VBS does not have a "Like" statement.
Here is a function to reproduce that....
Lisa
VBS does not have a "Like" statement.
Here is a function to reproduce that....
Code: Select all
Public Function IsLike(ByVal Input, ByVal Pattern)
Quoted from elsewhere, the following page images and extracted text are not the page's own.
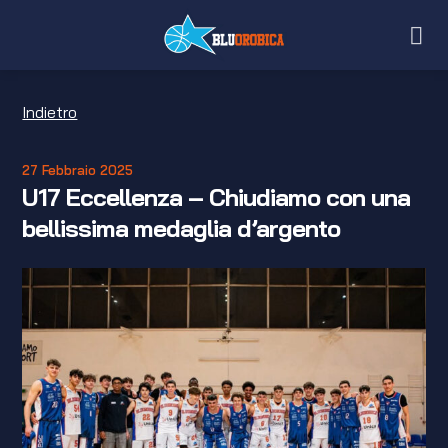
Salta
ai
contenuti
Indietro
27 Febbraio 2025
U17 Eccellenza – Chiudiamo con una
bellissima medaglia d’argento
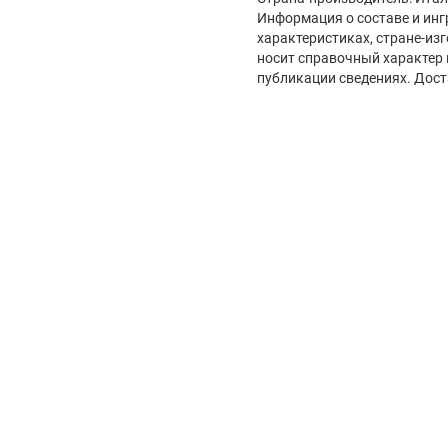
Информация о составе и инг
характеристиках, стране-из
носит справочный характер 
публикации сведениях. Дост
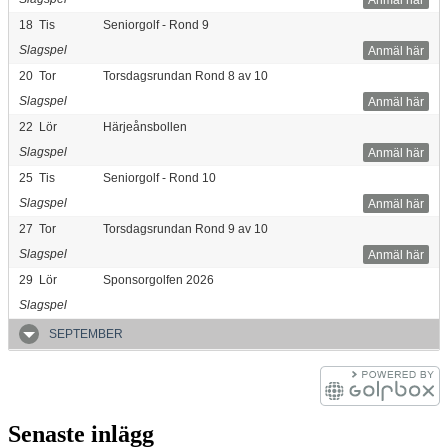
18
Tis
Seniorgolf - Rond 9
Slagspel
Anmäl här
20
Tor
Torsdagsrundan Rond 8 av 10
Slagspel
Anmäl här
22
Lör
Härjeånsbollen
Slagspel
Anmäl här
25
Tis
Seniorgolf - Rond 10
Slagspel
Anmäl här
27
Tor
Torsdagsrundan Rond 9 av 10
Slagspel
Anmäl här
29
Lör
Sponsorgolfen 2026
Slagspel
SEPTEMBER
Senaste inlägg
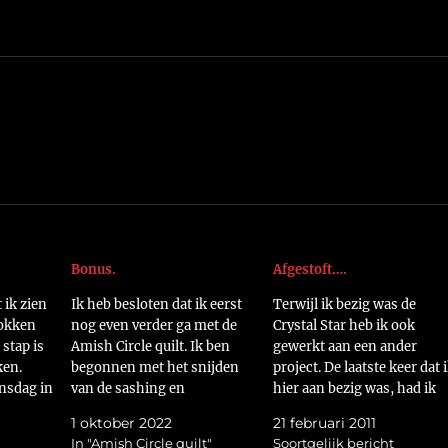
Bonus.
Afgestoft….
 ik zien
Ik heb besloten dat ik eerst
Terwijl ik bezig was de
lokken
nog even verder ga met de
Crystal Star heb ik ook
stap is
Amish Circle quilt. Ik ben
gewerkt aan een ander
ken.
begonnen met het snijden
project. De laatste keer dat 
nsdag in
van de sashing en
hier aan bezig was, had ik
k zonder
cornerstones voor rij vier.
besloten om gelijk de
1 oktober 2022
21 februari 2011
ipen
https://flic.kr/p/2nQmsXm
blokken aan elkaar te zetten
In "Amish Circle quilt"
Soortgelijk bericht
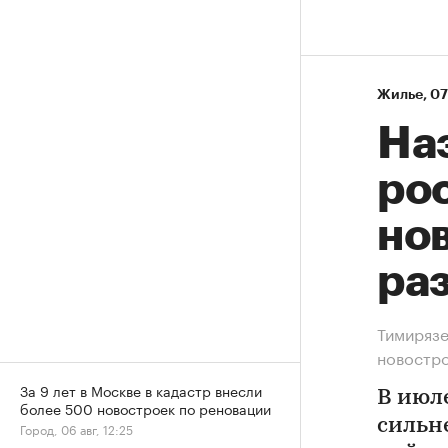
Жилье
⁠,
07
На
рос
нов
ра
Тимирязе
новостр
За 9 лет в Москве в кадастр внесли
В июл
более 500 новостроек по реновации
сильн
Город, 06 авг, 12:25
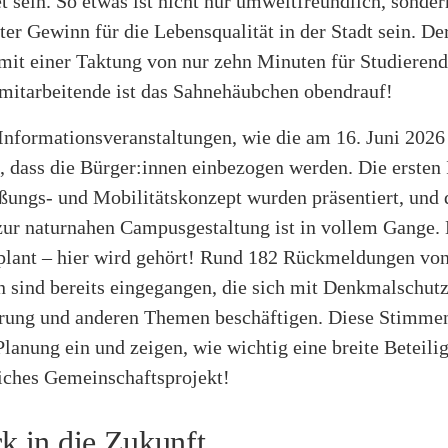
t sein. So etwas ist nicht nur umweltfreundlich, sonde
ter Gewinn für die Lebensqualität in der Stadt sein. De
mit einer Taktung von nur zehn Minuten für Studieren
smitarbeitende ist das Sahnehäubchen obendrauf!
 Informationsveranstaltungen, wie die am 16. Juni 202
n, dass die Bürger:innen einbezogen werden. Die ersten 
ßungs- und Mobilitätskonzept wurden präsentiert, und 
zur naturnahen Campusgestaltung ist in vollem Gange. 
eplant – hier wird gehört! Rund 182 Rückmeldungen vo
 sind bereits eingegangen, die sich mit Denkmalschutz
rung und anderen Themen beschäftigen. Diese Stimmen
Planung ein und zeigen, wie wichtig eine breite Beteilig
liches Gemeinschaftsprojekt!
ck in die Zukunft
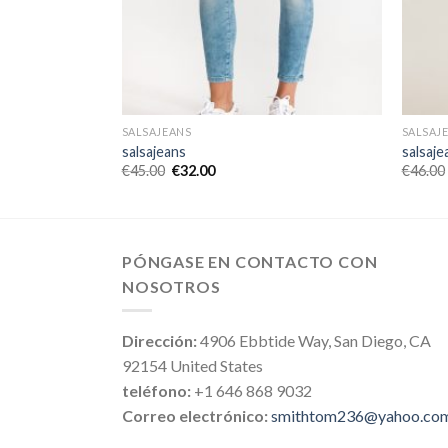
SALSAJEANS
SALSAJ
salsajeans
salsaje
€
45.00
€
32.00
€
46.00
PÓNGASE EN CONTACTO CON
NOSOTROS
Dirección:
4906 Ebbtide Way, San Diego, CA
92154 United States
teléfono:
+1 646 868 9032
Correo electrónico:
smithtom236@yahoo.co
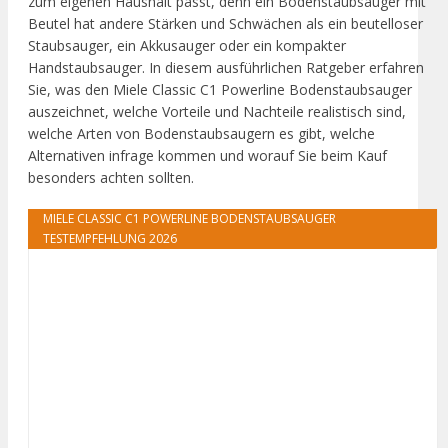
zum eigenen Haushalt passt, denn ein Bodenstaubsauger mit
Beutel hat andere Stärken und Schwächen als ein beutelloser
Staubsauger, ein Akkusauger oder ein kompakter
Handstaubsauger. In diesem ausführlichen Ratgeber erfahren
Sie, was den Miele Classic C1 Powerline Bodenstaubsauger
auszeichnet, welche Vorteile und Nachteile realistisch sind,
welche Arten von Bodenstaubsaugern es gibt, welche
Alternativen infrage kommen und worauf Sie beim Kauf
besonders achten sollten.
MIELE CLASSIC C1 POWERLINE BODENSTAUBSAUGER
TESTEMPFEHLUNG 2026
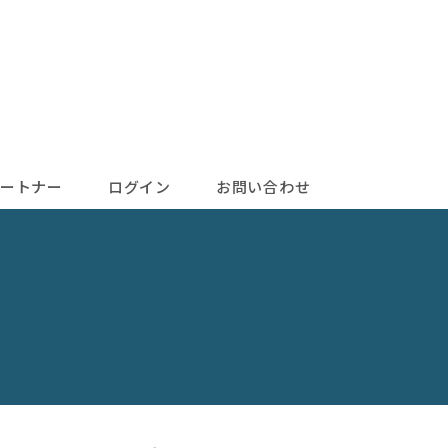
ートナー
ログイン
お問い合わせ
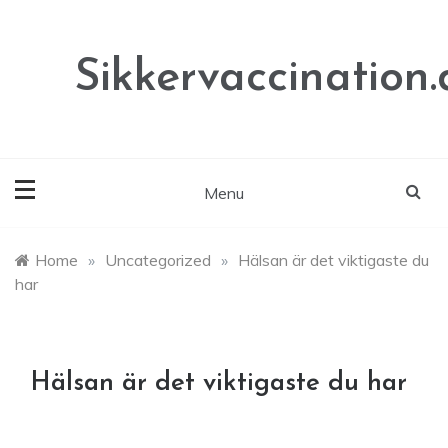
Skip
to
content
Sikkervaccination.
Menu
Home
»
Uncategorized
»
Hälsan är det viktigaste du
har
Hälsan är det viktigaste du har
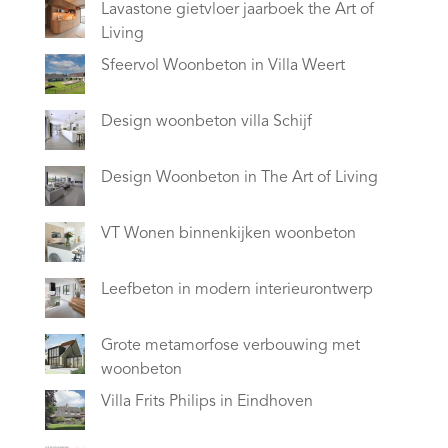
Lavastone gietvloer jaarboek the Art of
Living
Sfeervol Woonbeton in Villa Weert
Design woonbeton villa Schijf
Design Woonbeton in The Art of Living
VT Wonen binnenkijken woonbeton
Leefbeton in modern interieurontwerp
Grote metamorfose verbouwing met
woonbeton
Villa Frits Philips in Eindhoven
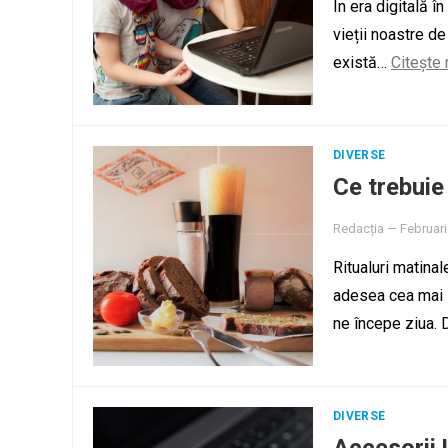
În era digitală î
vieții noastre d
există…
Citește
DIVERSE
Ce trebuie
Redacția
—
Februari
Ritualuri matina
adesea cea mai i
ne începe ziua. D
DIVERSE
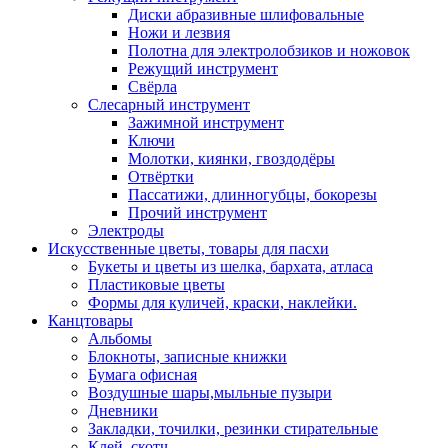
Диски абразивные шлифовальные
Ножи и лезвия
Полотна для электролобзиков и ножовок
Режущий инструмент
Свёрла
Слесарный инструмент
Зажимной инструмент
Ключи
Молотки, киянки, гвоздодёры
Отвёртки
Пассатижи, длинногубцы, бокорезы
Прочий инструмент
Электроды
Искусственные цветы, товары для пасхи
Букеты и цветы из шелка, бархата, атласа
Пластиковые цветы
Формы для куличей, краски, наклейки.
Канцтовары
Альбомы
Блокноты, записные книжки
Бумага офисная
Воздушные шары,мыльные пузыри
Дневники
Закладки, точилки, резинки стирательные
Клей, скотч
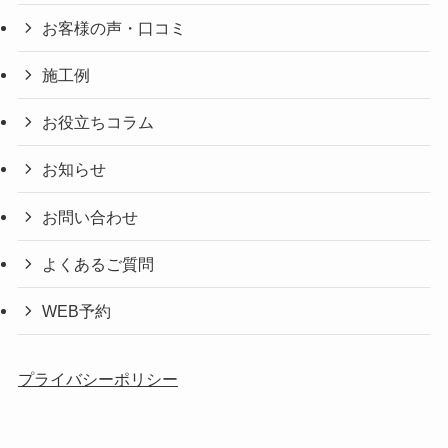
お客様の声・口コミ
施工例
お役立ちコラム
お知らせ
お問い合わせ
よくあるご質問
WEB予約
プライバシーポリシー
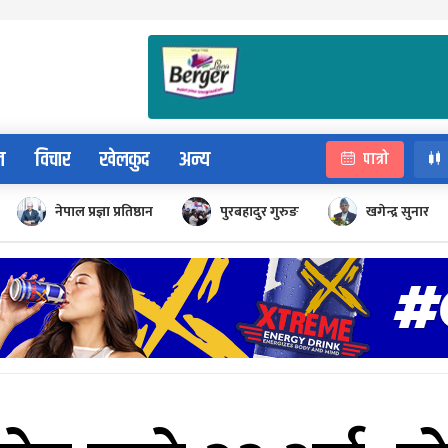
न
विचार
खेलकुद
अन्य
पात्रो
नेपाल प्रज्ञा प्रतिष्ठान
पुरबहादुर गुरुङ
खगेन्द्र सुनार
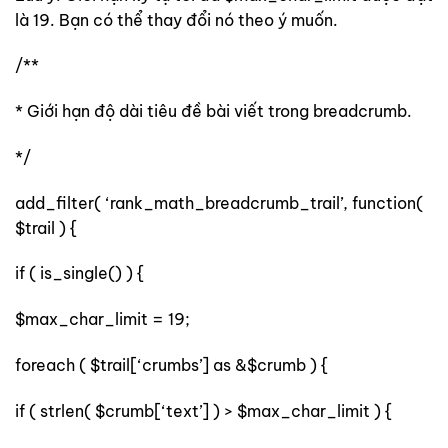
là 19. Bạn có thể thay đổi nó theo ý muốn.
/**
* Giới hạn độ dài tiêu đề bài viết trong breadcrumb.
*/
add_filter( ‘rank_math_breadcrumb_trail’, function(
$trail ) {
if ( is_single() ) {
$max_char_limit = 19;
foreach ( $trail[‘crumbs’] as &$crumb ) {
if ( strlen( $crumb[‘text’] ) > $max_char_limit ) {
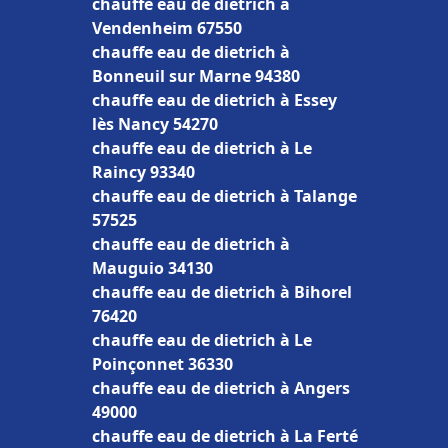
chauffe eau de dietrich à
Vendenheim 67550
chauffe eau de dietrich à
Bonneuil sur Marne 94380
chauffe eau de dietrich à Essey
lès Nancy 54270
chauffe eau de dietrich à Le
Raincy 93340
chauffe eau de dietrich à Talange
57525
chauffe eau de dietrich à
Mauguio 34130
chauffe eau de dietrich à Bihorel
76420
chauffe eau de dietrich à Le
Poinçonnet 36330
chauffe eau de dietrich à Angers
49000
chauffe eau de dietrich à La Ferté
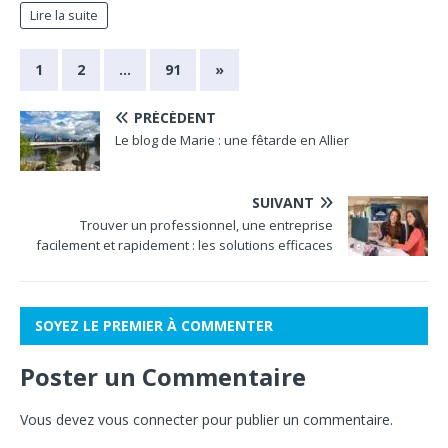
Lire la suite
1
2
…
91
»
PRÉCÉDENT
Le blog de Marie : une fêtarde en Allier
SUIVANT
Trouver un professionnel, une entreprise
facilement et rapidement : les solutions efficaces
SOYEZ LE PREMIER À COMMENTER
Poster un Commentaire
Vous devez
vous connecter
pour publier un commentaire.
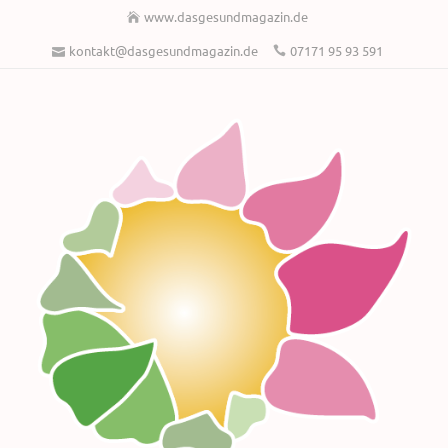
www.dasgesundmagazin.de
kontakt@dasgesundmagazin.de
07171 95 93 591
If Input = "" Xor Pattern = "" Then
IsLike = False
Exit Function
End If
If Input = "" And Pattern = "" Then
IsLike = True
Exit Function
End If
With CreateObject("VBScript.RegExp")
.Global = True
.Pattern = "\+(?=\x5B*(?!\x5D))"
Pattern = .Replace(Pattern, "\+")
.Pattern = "\.(?=\x5B*(?!\x5D))"
Pattern = .Replace(Pattern, "\.")
.Pattern = "\{(?=\x5B*(?!\x5D))"
Pattern = .Replace(Pattern, "\{")
.Pattern = "\}(?=\x5B*(?!\x5D))"
Pattern = .Replace(Pattern, "\}")
.Pattern = "\((?=\x5B*(?!\x5D))"
Pattern = .Replace(Pattern, "\(")
.Pattern = "\)(?=\x5B*(?!\x5D))"
Pattern = .Replace(Pattern, "\)")
.Pattern = "\|(?=\x5B*(?!\x5D))"
Pattern = .Replace(Pattern, "\|")
.Pattern = "\?(?=\x5B*(?!\x5D))"
Pattern = .Replace(Pattern, ".")
.Pattern = "\*(?=\x5B*(?!\x5D))"
Pattern = .Replace(Pattern, ".*")
.Pattern = "#(?=\x5B*(?!\x5D))"
Pattern = .Replace(Pattern, "\d")
.Pattern = "\[!(?=\x5B*(?!\x5D))"
Pattern = .Replace(Pattern, "[^")
Pattern = "^" & Pattern & "$"
.Pattern = Pattern
IsLike = .Test(Input)
End With
End Function